Whoahhh...another oddity: as a test I restarted the name service on my local system that did resolve the reverse lookup and now it no longer does! And on my desktop here I can resolve 199.26.150.15 and 199.26.150.16, but not 199.26.150.17, yet now on the system with the restarted name service I can resolve none of these. There's something strange going on. 

OK, now I'm getting lost answers from another (a remote) system.
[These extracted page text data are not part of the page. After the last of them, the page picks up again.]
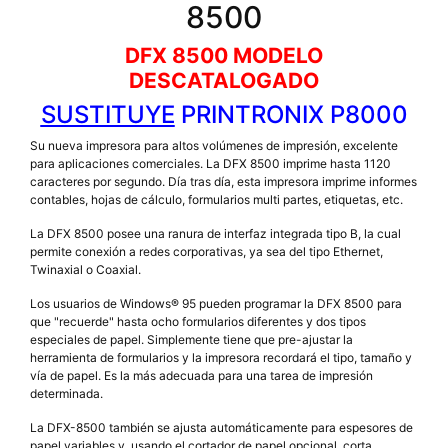
8500
DFX 8500 MODELO
DESCATALOGADO
SUSTITUYE
PRINTRONIX P8000
Su nueva impresora para altos volúmenes de impresión, excelente
para aplicaciones comerciales. La DFX 8500 imprime hasta 1120
caracteres por segundo. Día tras día, esta impresora imprime informes
contables, hojas de cálculo, formularios multi partes, etiquetas, etc.
La DFX 8500 posee una ranura de interfaz integrada tipo B, la cual
permite conexión a redes corporativas, ya sea del tipo Ethernet,
Twinaxial o Coaxial.
Los usuarios de Windows® 95 pueden programar la DFX 8500 para
que "recuerde" hasta ocho formularios diferentes y dos tipos
especiales de papel. Simplemente tiene que pre-ajustar la
herramienta de formularios y la impresora recordará el tipo, tamaño y
vía de papel. Es la más adecuada para una tarea de impresión
determinada.
La DFX-8500 también se ajusta automáticamente para espesores de
papel variables y, usando el cortador de papel opcional, corta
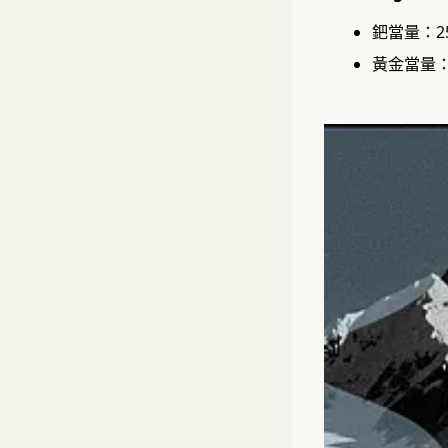
鈀當量：25
黃金當量：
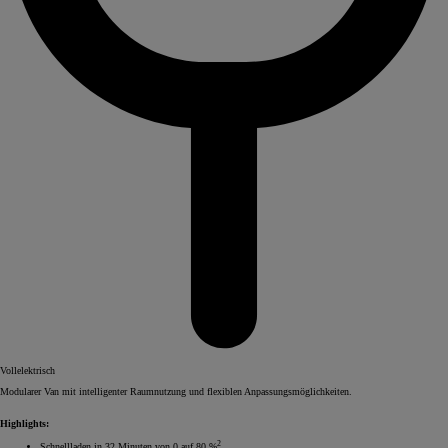
Vollelektrisch
Modularer Van mit intelligenter Raumnutzung und flexiblen Anpassungsmöglichkeiten.
Highlights:
2
Schnellladen in 32 Minuten von 0 auf 80 %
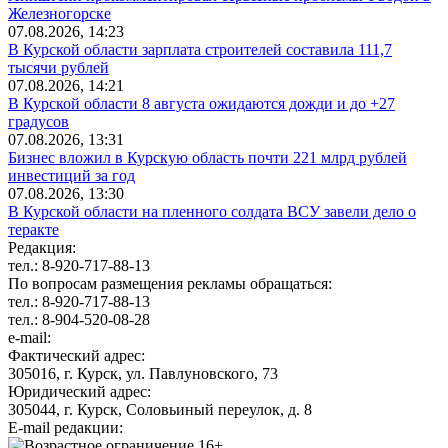
Железногорске
07.08.2026, 14:23
В Курской области зарплата строителей составила 111,7
тысячи рублей
07.08.2026, 14:21
В Курской области 8 августа ожидаются дожди и до +27
градусов
07.08.2026, 13:31
Бизнес вложил в Курскую область почти 221 млрд рублей
инвестиций за год
07.08.2026, 13:30
В Курской области на пленного солдата ВСУ завели дело о
теракте
Редакция:
тел.: 8-920-717-88-13
По вопросам размещения рекламы обращаться:
тел.: 8-920-717-88-13
тел.: 8-904-520-08-28
e-mail:
Фактический адрес:
305016, г. Курск, ул. Павлуновского, 73
Юридический адрес:
305044, г. Курск, Соловьиный переулок, д. 8
E-mail редакции:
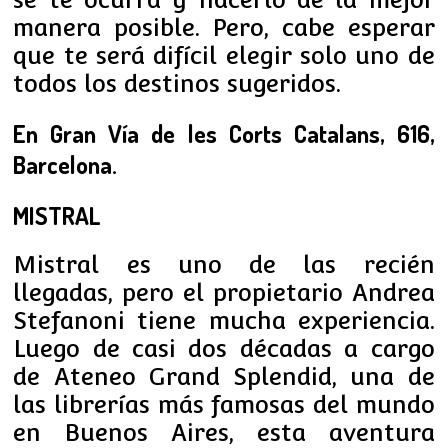
manera posible. Pero, cabe esperar
que te será difícil elegir solo uno de
todos los destinos sugeridos.
En Gran Vía de les Corts Catalans, 616,
Barcelona.
MISTRAL
Mistral es uno de las recién
llegadas, pero el propietario Andrea
Stefanoni tiene mucha experiencia.
Luego de casi dos décadas a cargo
de Ateneo Grand Splendid, una de
las librerías más famosas del mundo
en Buenos Aires, esta aventura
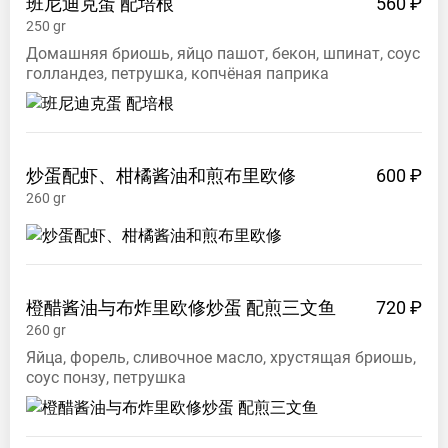
班尼迪克蛋
配培根
560 ₽
250
gr
Домашняя бриошь, яйцо пашот, бекон, шпинат, соус
голландез, петрушка, копчёная паприка
炒蛋配虾、柑橘酱油和煎布里欧修
600 ₽
260
gr
橙醋酱油与布炸里欧修炒蛋
配煎三文鱼
720 ₽
260
gr
Яйца, форель, сливочное масло, хрустящая бриошь,
соус понзу, петрушка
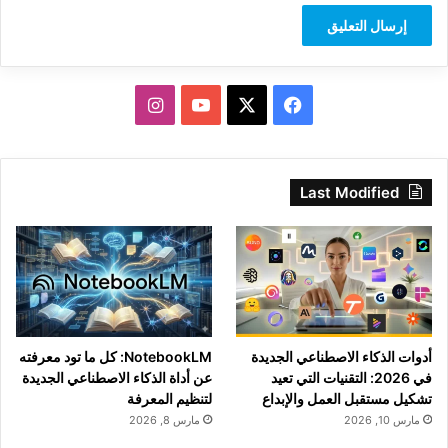
‫X
فيسبوك
‫YouTube
انستقرام
Last Modified
أدوات الذكاء الاصطناعي الجديدة
NotebookLM: كل ما تود معرفته
في 2026: التقنيات التي تعيد
عن أداة الذكاء الاصطناعي الجديدة
تشكيل مستقبل العمل والإبداع
لتنظيم المعرفة
مارس 10, 2026
مارس 8, 2026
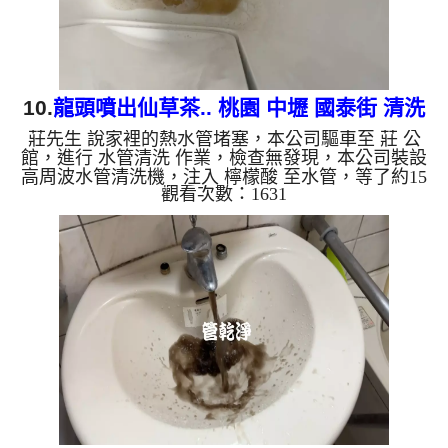
10.
龍頭噴出仙草茶.. 桃園 中壢 國泰街 清洗
莊先生 說家裡的熱水管堵塞，本公司驅車至 莊 公
水管
館，進行 水管清洗 作業，檢查無發現，本公司裝設
高周波水管清洗機，注入 檸檬酸 至水管，等了約15
觀看次數：1631
分，開啟 水管清洗機 ，啟動 螺旋波 模式，一洗水管
就流出泥水，顏色越來越深，看起來就像仙草茶，兩
個多小時後，出水變乾淨熱水出水量也恢復了。 如
是自來水，如水管老化，會產生鐵鏽跟泥沙堆積，洗
出來的水就會是咖啡色，地下水含有氧化錳，管壁上
會結成黑色管垢，洗出來的水會跟石油一樣黑，有些
洗出綠色的水，是因為裡面有銅的物質，生鏽產生銅
綠，如是藍色的水，...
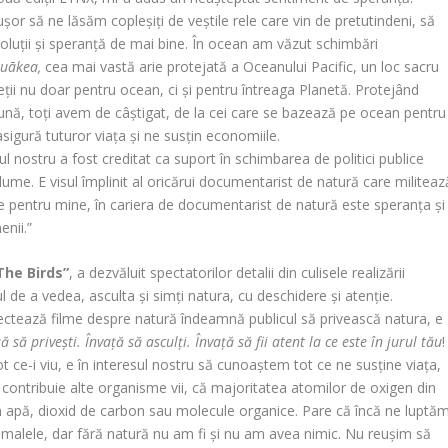
 ușor să ne lăsăm copleșiți de veștile rele care vin de pretutindeni, să
oluții și speranță de mai bine. În ocean am văzut schimbări
uākea,
cea mai vastă arie protejată a Oceanului Pacific, un loc sacru
ții nu doar pentru ocean, ci și pentru întreaga Planetă. Protejând
reună, toți avem de câștigat, de la cei care se bazează pe ocean pentru
asigură tuturor viața și ne susțin economiile.
ul nostru a fost creditat ca suport în schimbarea de politici publice
ume. E visul împlinit al oricărui documentarist de natură care militeaz
e pentru mine, în cariera de documentarist de natură este speranța și
nii.”
The Birds”
, a dezvăluit spectatorilor detalii din culisele realizării
de a vedea, asculta și simți natura, cu deschidere și atenție.
oiectează filme despre natură îndeamnă publicul să privească natura, e
ă să privești. Învață să asculți. Învață să fii atent la ce este în jurul tău
!
t ce-i viu, e în interesul nostru să cunoaștem tot ce ne susține viața,
ă contribuie alte organisme vii, că majoritatea atomilor de oxigen din
in apă, dioxid de carbon sau molecule organice. Pare că încă ne luptăm
imalele, dar fără natură nu am fi și nu am avea nimic. Nu reușim să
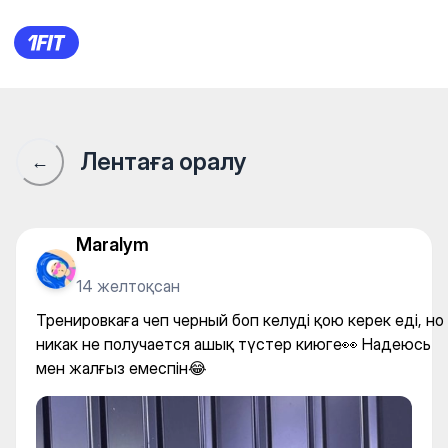
Тренировкаға чеп черный боп
Лентаға оралу
←
Maralym
14 желтоқсан
Тренировкаға чеп черный боп келуді қою керек еді, но
никак не получается ашық түстер киюге👀 Надеюсь
мен жалғыз емеспін😂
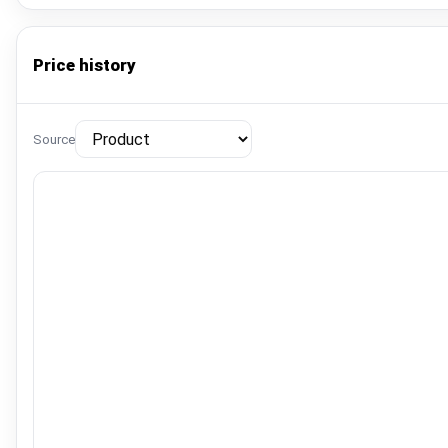
Price history
Source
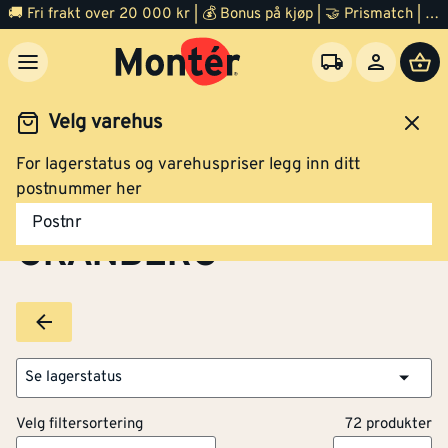
🚚 Fri frakt over 20 000 kr | 💰 Bonus på kjøp | 🤝 Prismatch | ⭐ 100% fornøyd garanti | 🏪 140 byggevarehus
Velg varehus
For lagerstatus og varehuspriser legg inn ditt
Brands
GRANBERG
postnummer her
Postnr
GRANBERG
Se lagerstatus
Velg filtersortering
72 produkter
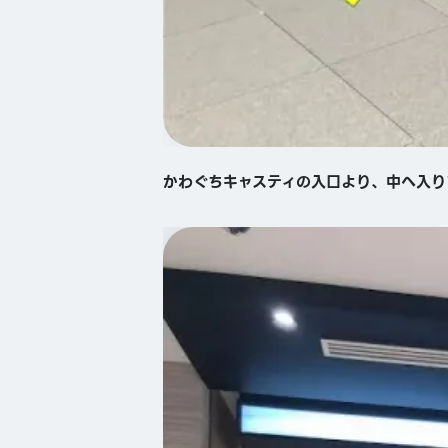
かわぐちキャスティの入口より、中へ入り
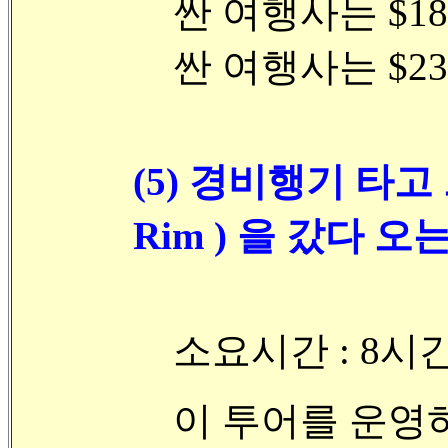
싼 여행사는 $180
싼 여행사는 $23
(5) 경비행기 타고
Rim ) 을 갔다 오
소요시간 : 8시
이 투어를 운영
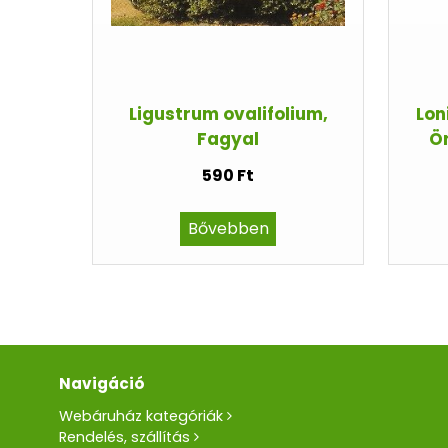
Ligustrum ovalifolium,
Lon
Fagyal
Ör
590 Ft
Bővebben
Navigáció
Webáruház kategóriák
Rendelés, szállítás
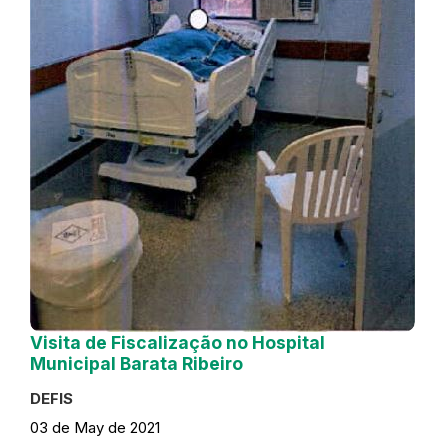
Visita de Fiscalização no Hospital
Municipal Barata Ribeiro
DEFIS
03 de May de 2021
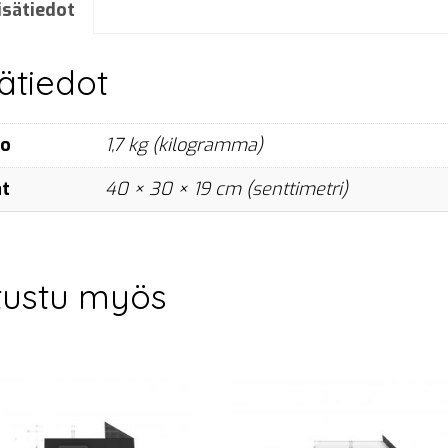
x
isätiedot
6
m,
sätiedot
black
määrä
no
1,7 kg (kilogramma)
at
40 × 30 × 19 cm (senttimetri)
tustu myös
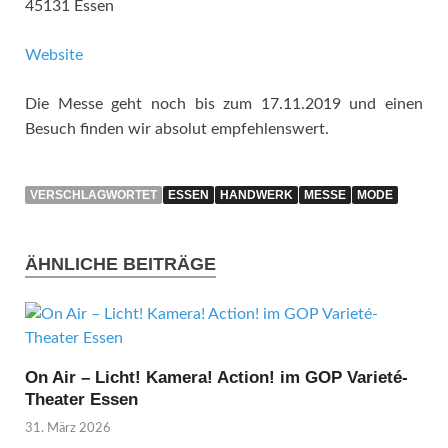
45131 Essen
Website
Die Messe geht noch bis zum 17.11.2019 und einen
Besuch finden wir absolut empfehlenswert.
VERSCHLAGWORTET
ESSEN
HANDWERK
MESSE
MODE
ÄHNLICHE BEITRÄGE
On Air – Licht! Kamera! Action! im GOP Varieté-
Theater Essen
31. März 2026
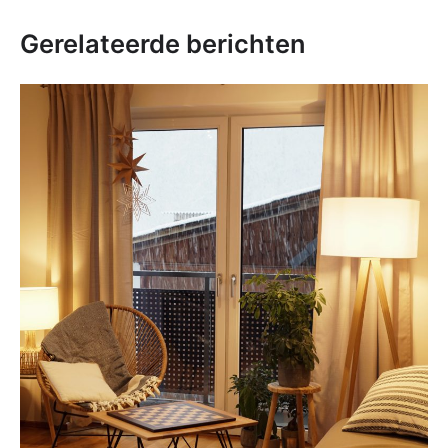
Gerelateerde berichten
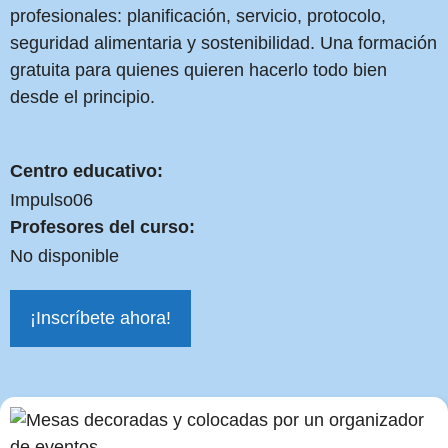
profesionales: planificación, servicio, protocolo,
seguridad alimentaria y sostenibilidad. Una formación
gratuita para quienes quieren hacerlo todo bien
desde el principio.
Centro educativo:
Impulso06
Profesores del curso:
No disponible
¡Inscríbete ahora!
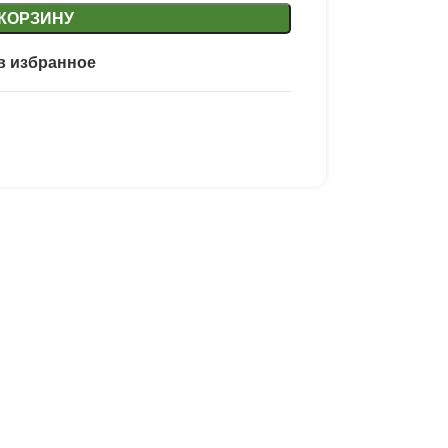
 КОРЗИНУ
в избранное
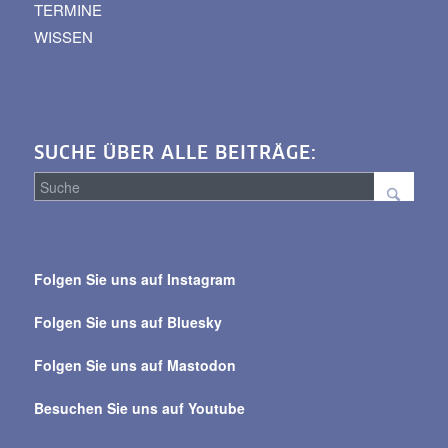
TERMINE
WISSEN
SUCHE ÜBER ALLE BEITRÄGE:
Suche
über
Folgen Sie uns auf Instagram
alle
Beiträge
Folgen Sie uns auf Bluesky
Folgen Sie uns auf Mastodon
Besuchen Sie uns auf Youtube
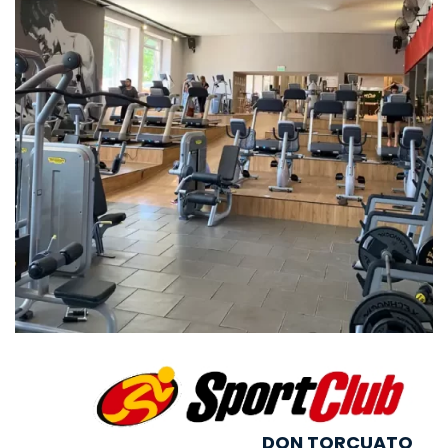
DON TORCUATO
I think there is definitely some kind of DNS problem.

Chris

----------

## crkpipe

That is correct.  The helo value is filter.eschoolsolutions.com

I see you are seeing the same bizaar problems I am.  I too can resolve the address forward and backwards.  What I am wondering if is perhaps the DNS has not propogated properly for whatever reason and the server is bouncing it as a relay because like you are experiencing, it cannot resolve the reverse lookup.  

I am baffeled, as from my DNS servers all is pointing and resolving correctly.  If it is an issue with DNS propogation, I would be curious about how to get to the root of that problem.

As always, thanks for any help, ideas, suggestions in advance.

----------

## crkpipe

darkphader et al,

Thanks for your help.  After reading your post and thinking about the results you were revieving . .  I figured out what was going wrong.  It was definately DNS like you said.  what was happening was,  our DNS server replication was not working so the slave server did not have updated entries from the master for quite some time, and when we updated the entry for "filter" it was never propogated to the slave.  When doing the lookup, the query went to our 2ndary DNS server which did not have the correct record, which was why the IP LOOKUP was failing b/c for some reason it was only being directed to the incorrect server.  When I updated the records the mail went right on through.

Thanks to all who got me looking in the right direction.

 :Very Happy: 

----------